WAPT has traditionally been the third-rated station for local news in Jackson, behind WJTV and market leader WLBT. In part, this was because, historically, WLBT and WJTV, both on the very high frequency (VHF) band, had larger coverage areas; WAPT's signal reached about 69 percent of the area that WLBT's did. In addition, the station had fewer resources in every area. With just one sportscaster, anchors got burned out keeping up with central Mississippi sports, particularly when WLBT and WJTV both had larger teams; WAPT often cycled through sports anchors. At the end of 1988, the station ceased broadcasting weekend newscasts; under Northstar, WAPT restored weekend news in November 1990 and began airing a morning newscast in 1992. Argyle made a major shakeup of the station's news talent after it took over in 1995. Two station staples, anchor Stephanie Bell-Flynt and commentator Cal Adams, were fired in September 1995, with Bell-Flynt being replaced on the evening newscasts she anchored. News director Bob Noonan, who had been on the job only seven weeks, defended the firings as necessary to "put a more competitive team on the field".
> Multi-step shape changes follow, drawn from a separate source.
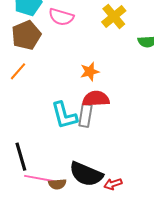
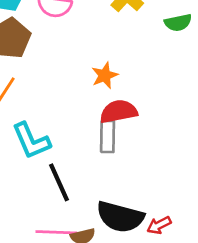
cyan L-shape: (64, 115) -> (31, 141), moved
black line: (21, 157) -> (59, 182), moved

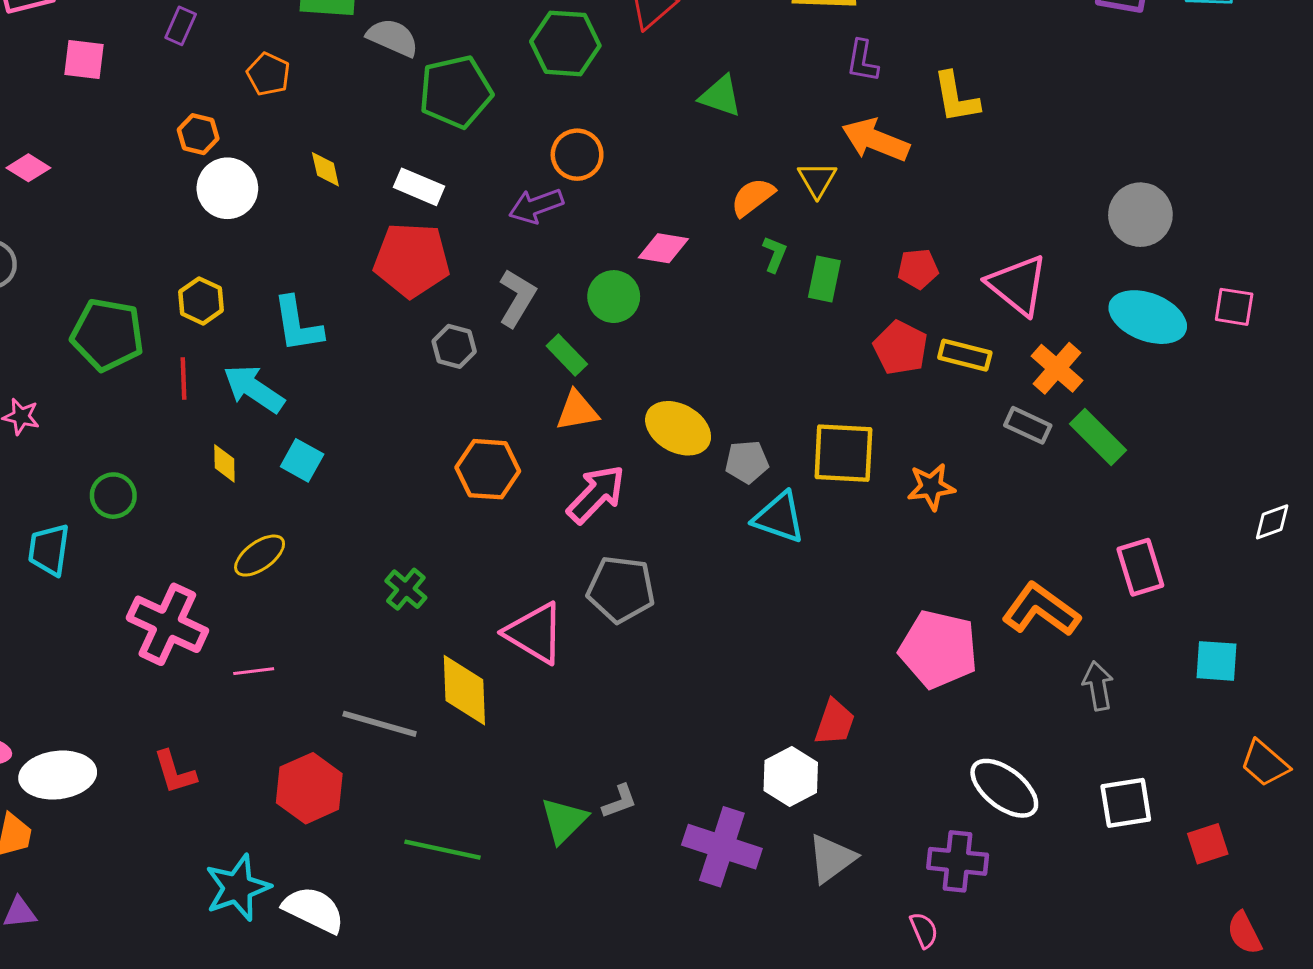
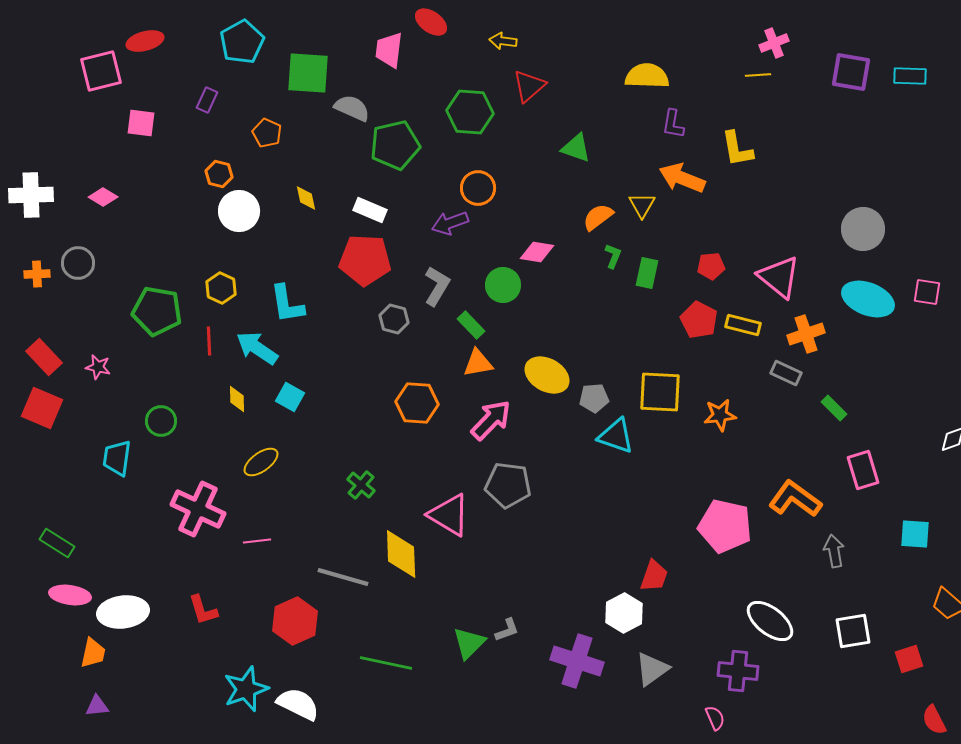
orange cross: (1057, 368) -> (806, 334), turned 30
green rectangle: (1098, 437) -> (834, 408), moved, size x0.7

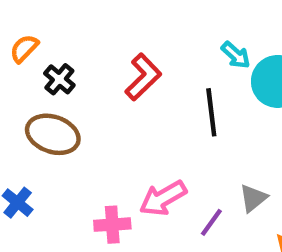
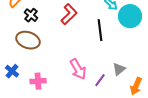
pink arrow: (163, 198) -> (78, 69), turned -90
pink cross: (112, 225) -> (38, 81), moved

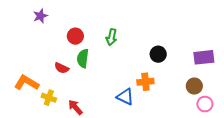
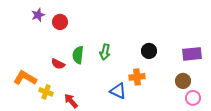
red circle: (75, 36) -> (60, 22), moved
green arrow: (111, 37) -> (105, 52), moved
In the 2000s and 2010s, WAPT became more competitive with WJTV for second place, though both stations continued to trail WLBT. Hearst has expanded the station's news offerings progressively under its ownership. Weekend morning newscasts, sandwiching the weekend editions of Good Morning America, debuted in 2011. In 2020, a 9 p.m. newscast debuted on the station's MeTV subchannel.

==Technical information==

===Subchannels===
WAPT's transmitter facility is co-sited with its studios on Channel 16 Way (off MS 18) in southwest Jackson. The station's signal is multiplexed:

Subchannels of WAPT
| Subchannel | Res.Tooltip Display resolution | Short name | Programming |
| 16.1 | 720p | WAPT | ABC |
| 16.2 | 480i | MeTV-JX | MeTV |
| 16.3 | Story | Story Television |
| 16.4 | 1080i | WAPTCBS | CBS |
| 16.5 | 480i | GetTV | Great |
| 16.6 | HSN | HSN |

===Analog-to-digital conversion===
WAPT ended regular programming on its analog signal, over UHF channel 16, on June 12, 2009, as part of the federally mandated transition from analog to digital television. The station's digital signal remained on its pre-transition UHF channel 21, using virtual channel 16.

As part of the SAFER Act, WAPT kept its analog signal on the air until June 26 to inform viewers of the digital television transition through a loop of public service announcements from the National Association of Broadcasters.